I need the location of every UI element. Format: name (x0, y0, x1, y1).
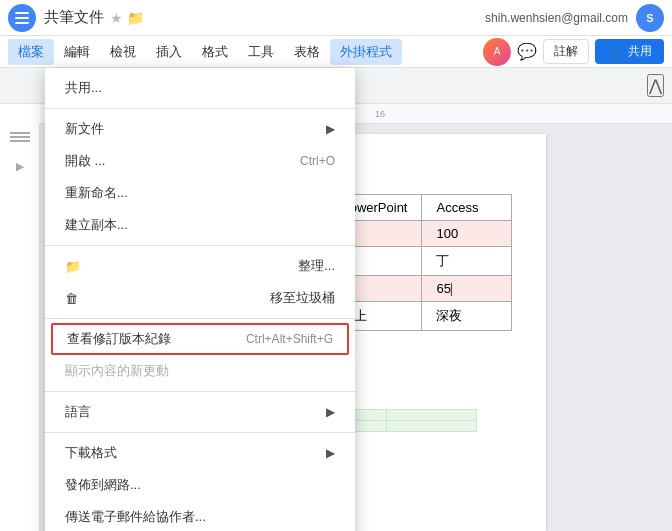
dropdown-item-download-label: 下載格式 (65, 444, 117, 462)
sidebar-left: ▶ (0, 124, 40, 531)
menu-item-view[interactable]: 檢視 (100, 39, 146, 65)
dropdown-item-open[interactable]: 開啟 ... Ctrl+O (45, 145, 355, 177)
dropdown-item-email-collab-label: 傳送電子郵件給協作者... (65, 508, 206, 526)
menu-item-table[interactable]: 表格 (284, 39, 330, 65)
dropdown-item-organize-label: 整理... (298, 257, 335, 275)
dropdown-item-organize-icon: 📁 (65, 259, 81, 274)
text-cursor (451, 283, 452, 296)
dropdown-item-history[interactable]: 查看修訂版本紀錄 Ctrl+Alt+Shift+G (51, 323, 349, 355)
divider-3 (45, 318, 355, 319)
dropdown-item-publish-label: 發佈到網路... (65, 476, 141, 494)
dropdown-item-language-label: 語言 (65, 403, 91, 421)
hamburger-icon[interactable] (8, 4, 36, 32)
user-email: shih.wenhsien@gmail.com (485, 11, 628, 25)
menu-item-file[interactable]: 檔案 (8, 39, 54, 65)
dropdown-item-organize[interactable]: 📁 整理... (45, 250, 355, 282)
top-bar-right: shih.wenhsien@gmail.com S (485, 4, 664, 32)
dropdown-item-rename[interactable]: 重新命名... (45, 177, 355, 209)
table-header-access: Access (422, 195, 512, 221)
dropdown-item-copy-label: 建立副本... (65, 216, 128, 234)
dropdown-item-share-label: 共用... (65, 79, 102, 97)
dropdown-item-open-label: 開啟 ... (65, 152, 105, 170)
dropdown-item-trash-icon: 🗑 (65, 291, 78, 306)
dropdown-item-trash-label: 移至垃圾桶 (270, 289, 335, 307)
toolbar-avatar: A (483, 38, 511, 66)
divider-5 (45, 432, 355, 433)
dropdown-item-new[interactable]: 新文件 ▶ (45, 113, 355, 145)
sidebar-collapse-icon[interactable] (10, 132, 30, 152)
dropdown-history-shortcut: Ctrl+Alt+Shift+G (246, 332, 333, 346)
menu-bar-right: A 💬 註解 👤 共用 (483, 38, 664, 66)
dropdown-language-arrow: ▶ (326, 405, 335, 419)
dropdown-item-copy[interactable]: 建立副本... (45, 209, 355, 241)
menu-item-addons[interactable]: 外掛程式 (330, 39, 402, 65)
dropdown-item-share[interactable]: 共用... (45, 72, 355, 104)
collapse-button[interactable]: ⋀ (647, 74, 664, 97)
table-empty-cell-3 (387, 410, 477, 421)
dropdown-item-rename-label: 重新命名... (65, 184, 128, 202)
menu-item-format[interactable]: 格式 (192, 39, 238, 65)
comment-button[interactable]: 💬 (517, 42, 537, 61)
table-empty-cell-6 (387, 421, 477, 432)
ruler-num-16: 16 (360, 109, 400, 119)
menu-item-tools[interactable]: 工具 (238, 39, 284, 65)
divider-1 (45, 108, 355, 109)
dropdown-item-email-collab[interactable]: 傳送電子郵件給協作者... (45, 501, 355, 531)
dropdown-new-arrow: ▶ (326, 122, 335, 136)
dropdown-item-publish[interactable]: 發佈到網路... (45, 469, 355, 501)
dropdown-item-newchanges: 顯示內容的新更動 (45, 355, 355, 387)
dropdown-item-history-label: 查看修訂版本紀錄 (67, 330, 171, 348)
table-cell-100: 100 (422, 221, 512, 247)
dropdown-item-new-label: 新文件 (65, 120, 104, 138)
share-label: 共用 (628, 43, 652, 60)
menu-bar: 檔案 編輯 檢視 插入 格式 工具 表格 外掛程式 A 💬 註解 👤 共用 (0, 36, 672, 68)
dropdown-download-arrow: ▶ (326, 446, 335, 460)
menu-item-edit[interactable]: 編輯 (54, 39, 100, 65)
dropdown-item-language[interactable]: 語言 ▶ (45, 396, 355, 428)
dropdown-menu: 共用... 新文件 ▶ 開啟 ... Ctrl+O 重新命名... 建立副本..… (45, 68, 355, 531)
divider-4 (45, 391, 355, 392)
dropdown-item-newchanges-label: 顯示內容的新更動 (65, 362, 169, 380)
table-cell-ding: 丁 (422, 247, 512, 276)
dropdown-open-shortcut: Ctrl+O (300, 154, 335, 168)
top-bar: 共筆文件 ★ 📁 shih.wenhsien@gmail.com S (0, 0, 672, 36)
collapse-icon: ⋀ (649, 77, 662, 94)
dropdown-item-trash[interactable]: 🗑 移至垃圾桶 (45, 282, 355, 314)
doc-title: 共筆文件 (44, 8, 104, 27)
divider-2 (45, 245, 355, 246)
sidebar-arrow-icon[interactable]: ▶ (16, 160, 24, 173)
avatar[interactable]: S (636, 4, 664, 32)
annotate-button[interactable]: 註解 (543, 39, 589, 64)
share-icon: 👤 (607, 44, 624, 60)
folder-icon[interactable]: 📁 (127, 10, 144, 26)
menu-item-insert[interactable]: 插入 (146, 39, 192, 65)
star-icon[interactable]: ★ (110, 10, 123, 26)
hamburger-lines (15, 12, 29, 24)
dropdown-item-download[interactable]: 下載格式 ▶ (45, 437, 355, 469)
share-button[interactable]: 👤 共用 (595, 39, 664, 64)
table-cell-midnight: 深夜 (422, 302, 512, 331)
table-cell-65: 65 (422, 276, 512, 302)
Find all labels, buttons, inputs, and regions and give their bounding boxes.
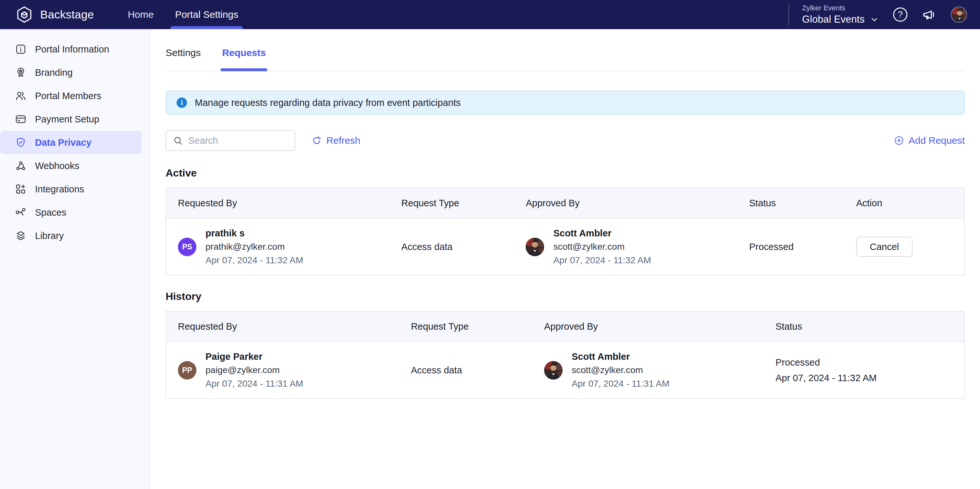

══════════════════════════════

EXERCISE BRIEF
Go through the preceding material and copy each line that has the word "publish".

REPLY TO THE TASK
dropdown-item-publish-label: 發佈到網路... (65, 476, 141, 494)
dropdown-item-publish[interactable]: 發佈到網路... (45, 469, 355, 501)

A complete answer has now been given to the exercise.